Saved data entries:
::::::::
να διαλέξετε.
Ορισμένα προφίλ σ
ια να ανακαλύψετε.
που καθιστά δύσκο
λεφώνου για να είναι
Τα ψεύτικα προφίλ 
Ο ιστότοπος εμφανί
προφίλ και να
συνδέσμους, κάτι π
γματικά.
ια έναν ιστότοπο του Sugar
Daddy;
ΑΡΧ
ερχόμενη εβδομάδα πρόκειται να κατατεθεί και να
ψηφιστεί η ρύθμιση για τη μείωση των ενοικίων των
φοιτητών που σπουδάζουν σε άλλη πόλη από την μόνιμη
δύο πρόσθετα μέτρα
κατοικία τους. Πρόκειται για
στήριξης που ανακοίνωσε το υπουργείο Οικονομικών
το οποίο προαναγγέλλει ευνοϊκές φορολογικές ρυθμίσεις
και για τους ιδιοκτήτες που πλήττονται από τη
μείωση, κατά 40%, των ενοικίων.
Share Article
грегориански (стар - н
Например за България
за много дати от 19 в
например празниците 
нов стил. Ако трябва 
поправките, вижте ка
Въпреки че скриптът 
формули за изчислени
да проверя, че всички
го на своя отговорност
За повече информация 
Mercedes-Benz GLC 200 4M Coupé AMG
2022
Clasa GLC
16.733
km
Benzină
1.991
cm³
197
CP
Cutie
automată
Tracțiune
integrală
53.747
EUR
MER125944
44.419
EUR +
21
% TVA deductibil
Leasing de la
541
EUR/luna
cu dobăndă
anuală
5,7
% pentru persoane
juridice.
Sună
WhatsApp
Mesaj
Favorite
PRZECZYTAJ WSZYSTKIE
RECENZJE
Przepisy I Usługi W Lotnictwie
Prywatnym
::::::::
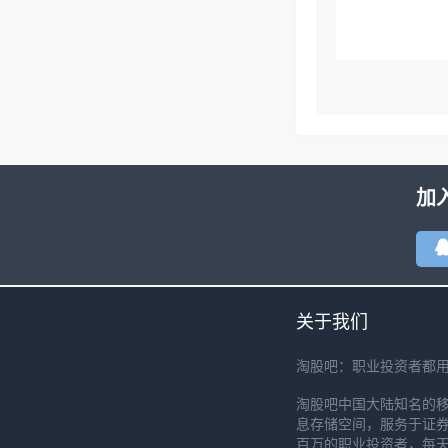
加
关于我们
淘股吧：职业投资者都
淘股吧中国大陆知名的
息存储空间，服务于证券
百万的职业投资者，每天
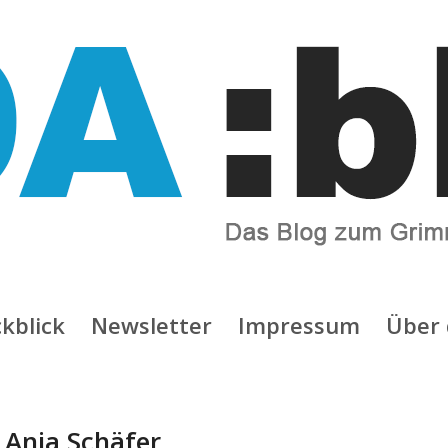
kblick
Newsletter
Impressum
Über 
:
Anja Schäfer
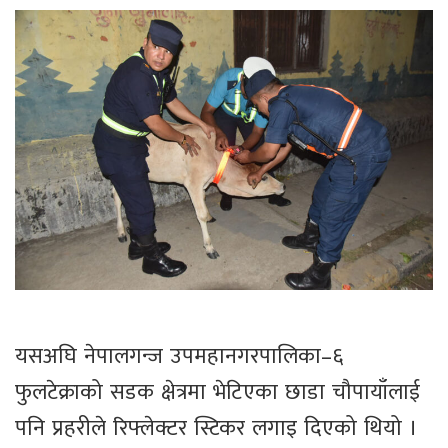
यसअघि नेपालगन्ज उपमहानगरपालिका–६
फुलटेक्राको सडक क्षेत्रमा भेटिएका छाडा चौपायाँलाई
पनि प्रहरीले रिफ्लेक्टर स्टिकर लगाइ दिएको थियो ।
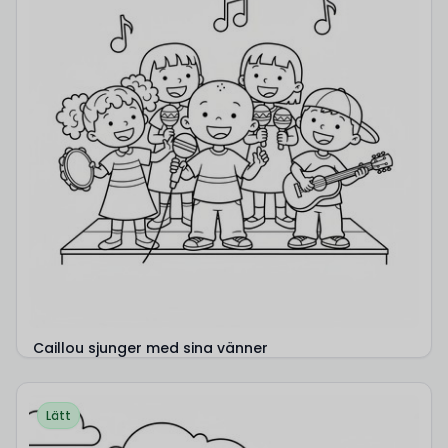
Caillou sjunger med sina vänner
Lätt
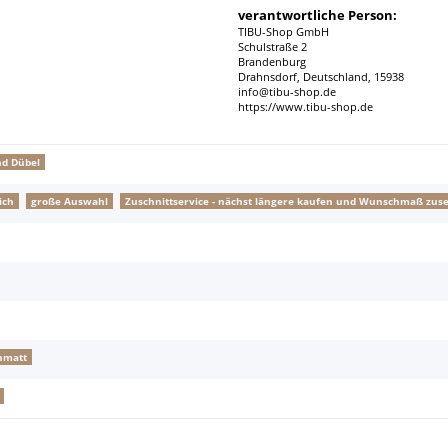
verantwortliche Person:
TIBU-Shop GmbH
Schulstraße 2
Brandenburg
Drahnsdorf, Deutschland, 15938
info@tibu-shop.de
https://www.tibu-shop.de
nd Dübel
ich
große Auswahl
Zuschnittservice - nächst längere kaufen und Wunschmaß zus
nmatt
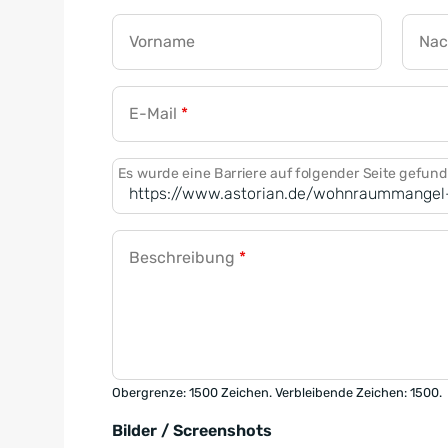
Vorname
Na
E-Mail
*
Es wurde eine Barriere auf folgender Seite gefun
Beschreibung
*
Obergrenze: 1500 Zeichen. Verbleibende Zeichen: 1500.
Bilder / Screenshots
::::::::
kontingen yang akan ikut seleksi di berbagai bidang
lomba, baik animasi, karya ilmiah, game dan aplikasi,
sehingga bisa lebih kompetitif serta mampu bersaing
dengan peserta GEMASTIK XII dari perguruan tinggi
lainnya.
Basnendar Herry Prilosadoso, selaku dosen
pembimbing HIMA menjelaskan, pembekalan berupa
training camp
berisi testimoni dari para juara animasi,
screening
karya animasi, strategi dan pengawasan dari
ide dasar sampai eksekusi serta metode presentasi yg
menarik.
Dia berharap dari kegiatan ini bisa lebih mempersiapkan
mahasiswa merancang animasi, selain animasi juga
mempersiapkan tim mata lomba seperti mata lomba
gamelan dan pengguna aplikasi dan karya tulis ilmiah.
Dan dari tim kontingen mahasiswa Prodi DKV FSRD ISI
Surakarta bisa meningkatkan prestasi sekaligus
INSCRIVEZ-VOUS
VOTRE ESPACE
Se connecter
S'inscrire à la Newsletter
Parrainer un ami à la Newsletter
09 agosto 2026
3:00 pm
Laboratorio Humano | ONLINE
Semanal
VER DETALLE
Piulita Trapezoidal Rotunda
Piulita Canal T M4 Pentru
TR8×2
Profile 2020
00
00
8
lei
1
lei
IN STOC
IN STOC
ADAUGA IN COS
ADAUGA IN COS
::::::::
Scan the records above and report every line with the string "animasi".

## [YOUR RESPONSE]
lomba, baik animasi, karya ilmiah, game dan aplikasi,
berisi testimoni dari para juara animasi,
karya animasi, strategi dan pengawasan dari
mahasiswa merancang animasi, selain animasi juga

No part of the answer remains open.